Impossible Figures is Magellan's fifth studio release from 2003. I had never heard any of the band's previous works, and I was quite suprised by what I heard on this album. It was impossible for me to predect what this album would sound like.

The Gardner brothers are the driving force behind this album. Wayne Gardener's bass work is what impresses me the most. Not often do guitarist doubling on bass do such an excellent job in a Progressive Metal band. Wayne Gardener's talents seem to be top quality on both his instruments. The bass is interesting to listen to because of the odd time signatures flowing throughout the album. Magellan seems very much to like the sound of adding and subtracting beats from measurings giving them a distinct sound. Often times band will use odd scale transitions in conjunction with odd time signatures, but rarely do bands riff around in unison using the signature techniques found on this album. The bass is definately the central part of this complex groove.

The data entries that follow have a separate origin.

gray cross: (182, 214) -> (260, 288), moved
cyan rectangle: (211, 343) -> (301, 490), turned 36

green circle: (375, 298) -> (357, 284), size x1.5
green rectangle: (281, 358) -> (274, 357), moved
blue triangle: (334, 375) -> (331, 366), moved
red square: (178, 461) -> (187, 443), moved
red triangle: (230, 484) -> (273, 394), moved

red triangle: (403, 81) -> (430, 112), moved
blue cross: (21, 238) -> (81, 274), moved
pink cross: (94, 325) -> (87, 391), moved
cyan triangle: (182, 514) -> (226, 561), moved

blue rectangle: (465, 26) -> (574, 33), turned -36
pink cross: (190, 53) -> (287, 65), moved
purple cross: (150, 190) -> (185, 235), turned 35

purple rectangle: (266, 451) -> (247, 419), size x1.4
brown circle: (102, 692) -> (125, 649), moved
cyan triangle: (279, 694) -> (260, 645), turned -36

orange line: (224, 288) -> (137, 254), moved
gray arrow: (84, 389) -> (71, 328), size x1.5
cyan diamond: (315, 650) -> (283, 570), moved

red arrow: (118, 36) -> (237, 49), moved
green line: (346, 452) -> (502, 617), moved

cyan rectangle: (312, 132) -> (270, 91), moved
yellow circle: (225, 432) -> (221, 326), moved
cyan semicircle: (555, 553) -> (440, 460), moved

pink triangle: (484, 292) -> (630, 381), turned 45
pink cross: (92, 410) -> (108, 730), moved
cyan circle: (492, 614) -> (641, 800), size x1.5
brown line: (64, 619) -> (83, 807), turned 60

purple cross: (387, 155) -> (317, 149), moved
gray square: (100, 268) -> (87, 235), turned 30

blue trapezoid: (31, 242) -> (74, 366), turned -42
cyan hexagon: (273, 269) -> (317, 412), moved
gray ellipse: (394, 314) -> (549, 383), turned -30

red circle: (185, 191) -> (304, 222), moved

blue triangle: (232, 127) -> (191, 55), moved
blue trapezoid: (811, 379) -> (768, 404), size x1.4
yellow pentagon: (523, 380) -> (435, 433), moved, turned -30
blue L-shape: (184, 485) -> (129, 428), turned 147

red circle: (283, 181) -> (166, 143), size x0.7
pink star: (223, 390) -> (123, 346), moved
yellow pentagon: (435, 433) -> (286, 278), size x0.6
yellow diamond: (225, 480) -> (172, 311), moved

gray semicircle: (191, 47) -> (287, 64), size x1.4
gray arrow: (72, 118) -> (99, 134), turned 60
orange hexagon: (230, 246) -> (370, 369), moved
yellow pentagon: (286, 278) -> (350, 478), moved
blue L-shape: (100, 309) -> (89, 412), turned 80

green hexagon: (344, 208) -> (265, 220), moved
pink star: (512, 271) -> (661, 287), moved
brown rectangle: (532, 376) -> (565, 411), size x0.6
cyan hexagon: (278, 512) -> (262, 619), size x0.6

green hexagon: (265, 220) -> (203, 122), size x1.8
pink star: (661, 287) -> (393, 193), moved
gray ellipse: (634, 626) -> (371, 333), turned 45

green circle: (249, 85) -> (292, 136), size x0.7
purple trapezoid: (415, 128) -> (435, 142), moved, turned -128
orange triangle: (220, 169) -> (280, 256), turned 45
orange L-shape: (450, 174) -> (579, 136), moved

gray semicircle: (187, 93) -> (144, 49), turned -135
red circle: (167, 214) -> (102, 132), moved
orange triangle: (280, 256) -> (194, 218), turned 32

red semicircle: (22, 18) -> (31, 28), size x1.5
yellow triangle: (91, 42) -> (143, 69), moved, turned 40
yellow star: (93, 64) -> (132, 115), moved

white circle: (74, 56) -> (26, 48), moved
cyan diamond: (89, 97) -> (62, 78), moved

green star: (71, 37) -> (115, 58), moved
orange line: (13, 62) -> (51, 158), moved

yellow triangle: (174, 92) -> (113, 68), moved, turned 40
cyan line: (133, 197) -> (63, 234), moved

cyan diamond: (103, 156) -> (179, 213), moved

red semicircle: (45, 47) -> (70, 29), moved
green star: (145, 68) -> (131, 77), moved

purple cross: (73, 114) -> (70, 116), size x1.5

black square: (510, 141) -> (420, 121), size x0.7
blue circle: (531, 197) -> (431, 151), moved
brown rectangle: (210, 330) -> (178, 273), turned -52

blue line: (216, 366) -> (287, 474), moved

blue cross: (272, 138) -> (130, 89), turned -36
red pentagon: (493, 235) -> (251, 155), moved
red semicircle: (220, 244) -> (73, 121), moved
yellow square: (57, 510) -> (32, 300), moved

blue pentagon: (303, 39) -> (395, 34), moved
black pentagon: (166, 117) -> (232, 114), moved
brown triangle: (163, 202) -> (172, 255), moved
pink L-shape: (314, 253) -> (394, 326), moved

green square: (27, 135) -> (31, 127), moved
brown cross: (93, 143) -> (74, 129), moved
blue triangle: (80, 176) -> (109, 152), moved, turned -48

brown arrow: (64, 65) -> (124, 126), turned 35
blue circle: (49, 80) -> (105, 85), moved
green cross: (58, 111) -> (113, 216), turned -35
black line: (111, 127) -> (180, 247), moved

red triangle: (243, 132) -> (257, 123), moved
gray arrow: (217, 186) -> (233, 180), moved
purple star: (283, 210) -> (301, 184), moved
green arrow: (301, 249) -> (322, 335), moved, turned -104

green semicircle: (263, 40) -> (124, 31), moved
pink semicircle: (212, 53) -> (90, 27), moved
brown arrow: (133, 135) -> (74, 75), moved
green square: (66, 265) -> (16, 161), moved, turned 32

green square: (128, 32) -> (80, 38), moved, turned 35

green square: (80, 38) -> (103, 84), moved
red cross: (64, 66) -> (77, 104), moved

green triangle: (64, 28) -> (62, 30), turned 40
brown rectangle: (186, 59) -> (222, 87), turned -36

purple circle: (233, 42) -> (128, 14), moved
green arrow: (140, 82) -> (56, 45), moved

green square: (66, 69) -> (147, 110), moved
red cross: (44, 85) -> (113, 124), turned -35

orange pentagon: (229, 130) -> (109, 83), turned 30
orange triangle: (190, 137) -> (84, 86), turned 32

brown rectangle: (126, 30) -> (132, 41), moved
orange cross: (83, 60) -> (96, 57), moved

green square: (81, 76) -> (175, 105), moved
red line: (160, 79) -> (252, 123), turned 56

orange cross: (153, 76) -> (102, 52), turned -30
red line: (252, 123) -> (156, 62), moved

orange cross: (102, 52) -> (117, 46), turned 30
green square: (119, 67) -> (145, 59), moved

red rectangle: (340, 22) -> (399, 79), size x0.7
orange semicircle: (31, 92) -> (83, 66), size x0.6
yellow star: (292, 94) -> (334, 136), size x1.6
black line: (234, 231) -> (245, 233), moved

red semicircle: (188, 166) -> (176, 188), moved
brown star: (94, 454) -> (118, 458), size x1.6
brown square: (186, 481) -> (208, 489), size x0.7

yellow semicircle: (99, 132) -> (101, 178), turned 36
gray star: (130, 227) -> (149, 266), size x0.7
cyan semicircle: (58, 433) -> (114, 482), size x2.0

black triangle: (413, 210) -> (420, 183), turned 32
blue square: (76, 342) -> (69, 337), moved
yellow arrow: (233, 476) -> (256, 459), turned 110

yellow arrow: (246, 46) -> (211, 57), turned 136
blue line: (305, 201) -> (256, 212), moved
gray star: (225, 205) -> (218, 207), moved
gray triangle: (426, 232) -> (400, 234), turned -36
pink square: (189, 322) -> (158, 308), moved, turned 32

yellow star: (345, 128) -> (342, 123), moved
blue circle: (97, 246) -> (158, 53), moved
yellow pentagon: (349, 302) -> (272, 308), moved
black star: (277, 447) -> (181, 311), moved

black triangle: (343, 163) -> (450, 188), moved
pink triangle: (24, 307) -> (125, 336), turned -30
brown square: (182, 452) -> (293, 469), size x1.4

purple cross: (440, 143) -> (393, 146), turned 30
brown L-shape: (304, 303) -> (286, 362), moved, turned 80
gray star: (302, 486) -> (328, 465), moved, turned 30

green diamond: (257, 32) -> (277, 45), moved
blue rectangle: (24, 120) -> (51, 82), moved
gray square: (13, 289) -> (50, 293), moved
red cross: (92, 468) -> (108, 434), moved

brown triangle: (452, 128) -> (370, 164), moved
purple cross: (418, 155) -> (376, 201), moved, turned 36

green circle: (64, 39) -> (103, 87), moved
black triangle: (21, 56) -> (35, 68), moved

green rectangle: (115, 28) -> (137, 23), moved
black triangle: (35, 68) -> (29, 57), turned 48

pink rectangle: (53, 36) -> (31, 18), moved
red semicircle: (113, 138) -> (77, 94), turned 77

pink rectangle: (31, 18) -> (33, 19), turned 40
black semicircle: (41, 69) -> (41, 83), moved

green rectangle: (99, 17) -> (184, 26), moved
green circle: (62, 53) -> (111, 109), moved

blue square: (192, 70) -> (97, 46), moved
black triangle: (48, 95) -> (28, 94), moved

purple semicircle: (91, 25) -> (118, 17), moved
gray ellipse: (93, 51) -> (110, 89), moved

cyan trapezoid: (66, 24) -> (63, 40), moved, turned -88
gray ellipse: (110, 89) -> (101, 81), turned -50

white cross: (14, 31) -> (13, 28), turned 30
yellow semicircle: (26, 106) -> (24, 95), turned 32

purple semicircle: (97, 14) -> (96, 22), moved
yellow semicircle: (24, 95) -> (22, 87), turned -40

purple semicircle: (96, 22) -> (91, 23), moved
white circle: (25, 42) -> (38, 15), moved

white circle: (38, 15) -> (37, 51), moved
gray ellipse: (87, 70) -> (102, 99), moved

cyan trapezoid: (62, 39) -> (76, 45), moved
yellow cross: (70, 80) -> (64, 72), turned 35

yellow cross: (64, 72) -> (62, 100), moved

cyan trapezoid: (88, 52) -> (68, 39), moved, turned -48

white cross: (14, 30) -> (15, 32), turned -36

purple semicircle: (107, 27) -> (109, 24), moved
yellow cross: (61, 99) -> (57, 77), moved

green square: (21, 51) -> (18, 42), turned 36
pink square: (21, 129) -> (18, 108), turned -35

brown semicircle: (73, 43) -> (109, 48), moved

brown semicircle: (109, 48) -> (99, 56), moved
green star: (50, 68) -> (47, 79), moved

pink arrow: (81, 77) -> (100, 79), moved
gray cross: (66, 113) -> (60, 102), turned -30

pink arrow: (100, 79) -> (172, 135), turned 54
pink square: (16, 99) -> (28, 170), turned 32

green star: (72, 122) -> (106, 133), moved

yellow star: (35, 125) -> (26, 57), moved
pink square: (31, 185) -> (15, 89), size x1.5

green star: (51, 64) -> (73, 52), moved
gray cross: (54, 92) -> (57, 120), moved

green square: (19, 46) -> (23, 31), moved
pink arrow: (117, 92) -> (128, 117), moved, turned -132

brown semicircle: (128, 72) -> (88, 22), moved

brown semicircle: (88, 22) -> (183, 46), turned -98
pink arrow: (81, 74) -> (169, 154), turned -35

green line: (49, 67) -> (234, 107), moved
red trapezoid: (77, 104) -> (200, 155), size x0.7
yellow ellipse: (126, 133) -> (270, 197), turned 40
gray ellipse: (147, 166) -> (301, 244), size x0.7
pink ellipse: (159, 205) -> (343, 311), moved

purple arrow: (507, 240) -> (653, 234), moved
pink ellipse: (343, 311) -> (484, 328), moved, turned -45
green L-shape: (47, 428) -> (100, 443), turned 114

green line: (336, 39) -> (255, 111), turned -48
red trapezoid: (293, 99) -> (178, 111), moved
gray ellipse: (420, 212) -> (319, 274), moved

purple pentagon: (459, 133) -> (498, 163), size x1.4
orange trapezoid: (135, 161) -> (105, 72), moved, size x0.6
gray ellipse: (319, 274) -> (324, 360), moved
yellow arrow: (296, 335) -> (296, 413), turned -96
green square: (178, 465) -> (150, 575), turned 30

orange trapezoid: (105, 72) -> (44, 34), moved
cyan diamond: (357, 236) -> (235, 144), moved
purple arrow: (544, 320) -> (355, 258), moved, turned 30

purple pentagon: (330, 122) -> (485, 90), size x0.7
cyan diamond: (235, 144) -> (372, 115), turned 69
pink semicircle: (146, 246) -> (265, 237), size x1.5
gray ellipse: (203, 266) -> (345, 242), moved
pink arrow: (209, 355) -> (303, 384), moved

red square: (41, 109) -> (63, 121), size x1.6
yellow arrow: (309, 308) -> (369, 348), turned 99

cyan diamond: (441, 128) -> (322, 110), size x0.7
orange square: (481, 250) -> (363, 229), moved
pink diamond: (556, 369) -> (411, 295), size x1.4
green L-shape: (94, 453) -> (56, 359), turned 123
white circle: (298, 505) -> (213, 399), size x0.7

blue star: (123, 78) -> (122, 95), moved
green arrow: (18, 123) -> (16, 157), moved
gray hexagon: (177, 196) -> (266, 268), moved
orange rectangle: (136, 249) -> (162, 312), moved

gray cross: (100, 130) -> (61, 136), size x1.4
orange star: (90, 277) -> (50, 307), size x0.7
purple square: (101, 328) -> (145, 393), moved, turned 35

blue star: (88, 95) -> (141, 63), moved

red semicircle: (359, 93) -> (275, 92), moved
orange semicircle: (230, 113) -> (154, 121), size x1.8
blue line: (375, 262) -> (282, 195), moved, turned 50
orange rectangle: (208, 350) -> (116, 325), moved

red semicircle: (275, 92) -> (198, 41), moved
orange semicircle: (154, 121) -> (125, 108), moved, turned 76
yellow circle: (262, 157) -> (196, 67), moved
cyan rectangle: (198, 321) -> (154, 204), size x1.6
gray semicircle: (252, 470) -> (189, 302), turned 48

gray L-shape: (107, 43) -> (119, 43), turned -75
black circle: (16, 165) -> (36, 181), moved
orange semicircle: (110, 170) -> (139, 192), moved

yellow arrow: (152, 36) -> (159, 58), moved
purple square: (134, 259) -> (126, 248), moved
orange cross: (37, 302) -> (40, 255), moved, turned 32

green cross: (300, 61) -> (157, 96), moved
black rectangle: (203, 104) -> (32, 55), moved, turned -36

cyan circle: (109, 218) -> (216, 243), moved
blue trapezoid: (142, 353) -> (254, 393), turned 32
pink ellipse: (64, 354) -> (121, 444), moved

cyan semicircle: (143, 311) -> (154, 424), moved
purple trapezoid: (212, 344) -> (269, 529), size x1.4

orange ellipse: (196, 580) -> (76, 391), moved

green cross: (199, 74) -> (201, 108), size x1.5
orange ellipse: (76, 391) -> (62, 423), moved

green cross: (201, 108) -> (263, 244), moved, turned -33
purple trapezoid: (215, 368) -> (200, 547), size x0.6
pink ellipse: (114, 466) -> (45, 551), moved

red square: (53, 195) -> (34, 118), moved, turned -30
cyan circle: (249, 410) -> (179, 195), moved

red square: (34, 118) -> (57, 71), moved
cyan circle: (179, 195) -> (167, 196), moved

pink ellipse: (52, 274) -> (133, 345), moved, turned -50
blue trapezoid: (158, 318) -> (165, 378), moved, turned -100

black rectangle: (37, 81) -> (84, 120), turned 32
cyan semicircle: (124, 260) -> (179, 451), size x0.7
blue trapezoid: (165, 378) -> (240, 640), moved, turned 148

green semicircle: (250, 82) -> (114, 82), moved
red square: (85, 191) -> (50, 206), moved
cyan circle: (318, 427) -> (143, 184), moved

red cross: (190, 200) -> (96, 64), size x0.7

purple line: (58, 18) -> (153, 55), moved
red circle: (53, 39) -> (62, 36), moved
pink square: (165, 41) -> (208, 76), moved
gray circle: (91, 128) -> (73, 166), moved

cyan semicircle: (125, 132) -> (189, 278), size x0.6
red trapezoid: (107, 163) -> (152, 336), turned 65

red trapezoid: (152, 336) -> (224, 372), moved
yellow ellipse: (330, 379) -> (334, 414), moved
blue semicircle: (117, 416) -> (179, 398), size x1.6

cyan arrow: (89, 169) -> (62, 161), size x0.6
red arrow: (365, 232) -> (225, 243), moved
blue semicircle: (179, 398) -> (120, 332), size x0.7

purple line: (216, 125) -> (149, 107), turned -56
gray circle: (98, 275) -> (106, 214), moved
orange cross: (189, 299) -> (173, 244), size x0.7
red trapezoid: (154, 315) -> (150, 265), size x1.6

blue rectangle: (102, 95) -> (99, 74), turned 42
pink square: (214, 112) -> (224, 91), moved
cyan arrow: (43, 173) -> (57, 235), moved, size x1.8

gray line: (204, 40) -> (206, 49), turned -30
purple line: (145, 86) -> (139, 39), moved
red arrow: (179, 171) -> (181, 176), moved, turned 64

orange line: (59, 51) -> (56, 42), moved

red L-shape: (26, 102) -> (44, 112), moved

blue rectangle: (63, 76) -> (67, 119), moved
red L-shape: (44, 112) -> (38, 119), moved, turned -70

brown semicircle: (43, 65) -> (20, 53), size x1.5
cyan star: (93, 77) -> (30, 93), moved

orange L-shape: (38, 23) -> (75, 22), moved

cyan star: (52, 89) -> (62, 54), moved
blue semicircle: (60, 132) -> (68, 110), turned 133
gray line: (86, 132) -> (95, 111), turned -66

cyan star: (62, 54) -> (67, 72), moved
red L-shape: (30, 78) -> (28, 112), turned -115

Not only rythymnically, but also melodically playing in a variety of positions to create voices.

Wayne Gardener also doubles on guitar. The guitar playing is much like the bass riff wise, but Wayne shows a great ability to sustain and extend his guitar solos. So much of this album is Wayne jamming it out on guitar an bass.

The brothers split the keyboard work. The synths are not particularly imaginative, but the classical influence in the keyboards between rock works seem highly inlfuenced by older progressive rock bands like ELP. The keys on this album are good, but not essential to the album's quality.

Trent Gardener takes care of the vocals. Again the band's skill to add and subtract beats effects the vocals. Trent Gardener does a great job of dropping in and out of unison with the band adding and subtracting beats to their time signatures. This makes the vocal performance a creative, but still somewhat unremarkable. Trent's voice is somewhat unique, but seems to take too much from classic vocalists like Greg Lake. The vocals are well produced, but still somewhat generic.

The drums are not as much of a highlight on the album. The only continuous element not played by the Gardener brothers. Though the drums are unremarkable, they don't really add or subtract anything from the albums quality. Jason Gianni though somewhat skilled, didn't seem to reach the level of creativity of the Gardener brothers, a good performance, but not exactly a note-worthy one.

The production is class. It's clear and unique, just like the band. The tones are original, but I find some of them (especially the keyboards) to be unfavorable to my tastes. Magellan's blend of progressive rock and metal as unique as it is fails to impress. I feel three stars is a worthy rating for an album that attempts, but doesn't deliver the highest quality of music.